Is it worth the trouble of creating a display or trial garden at your nursery?
We spoke to several growers about the challenges and benefits
Many wholesale and even retail nurseries establish a display garden on their premises. These gardens can impress, instruct and inspire customers, while showing them what the plants look like in a natural setting next to other plants.
Some nurseries establish trial gardens which can be similar in look or purpose; however, each nursery’s approach to creating a display garden is as varied as the operation size, customer base and nursery stock.
We spoke with several growers to learn about the challenges and benefits of establishing and maintaining a trial or display garden.
New office, new tactic for display
At KG Farms Inc. (Woodburn, Oregon), a wholesale nursery that grows deciduous trees, broadleaf evergreen shrubs, and coniferous trees and shrubs in larger sizes, a brand-new office built three years ago offered the perfect opportunity to install the display garden the nursery never had.
Starting with a blank canvas allowed the nursery to design a ¾-acre garden that would present the nursery’s plants in a much more specific and appealing way than in the field.

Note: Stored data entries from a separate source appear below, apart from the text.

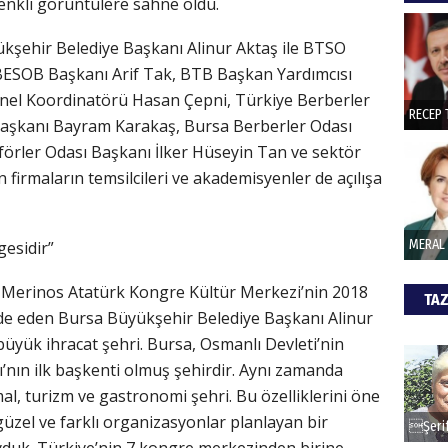
enkli görüntülere sahne oldu.
ükşehir Belediye Başkanı Alinur Aktaş ile BTSO
BESOB Başkanı Arif Tak, BTB Başkan Yardımcısı
el Koordinatörü Hasan Çepni, Türkiye Berberler
aşkanı Bayram Karakaş, Bursa Berberler Odası
örler Odası Başkanı İlker Hüseyin Tan ve sektör
an firmaların temsilcileri ve akademisyenler de açılışa
esidir”
 Merinos Atatürk Kongre Kültür Merkezi’nin 2018
TAZ
ade eden Bursa Büyükşehir Belediye Başkanı Alinur
 büyük ihracat şehri. Bursa, Osmanlı Devleti’nin
’nın ilk başkenti olmuş şehirdir. Aynı zamanda
mal, turizm ve gastronomi şehri. Bu özelliklerini öne
güzel ve farklı organizasyonlar planlayan bir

It also provided an opportunity for customers to observe how individually ordered items, such as specimen grafted conifers, appeared in a landscape alongside grouped commodity items (such as boxwoods, for example).
“People like to see how they can utilize the trees in a landscape rather than just having it at a garden center,” said Jay Sanders, KG Farms sales manager. “They like to see how it is displayed in a landscape design.”
The nursery staff knew they wanted to create a landscaped area around the building, but by using their own plants, the area would serve double duty as a feature attraction and a sales tool. With the display garden right outside the office, Sanders and other sales people can start their visits with customers in the garden, walking around looking at the various trees before touring the nursery.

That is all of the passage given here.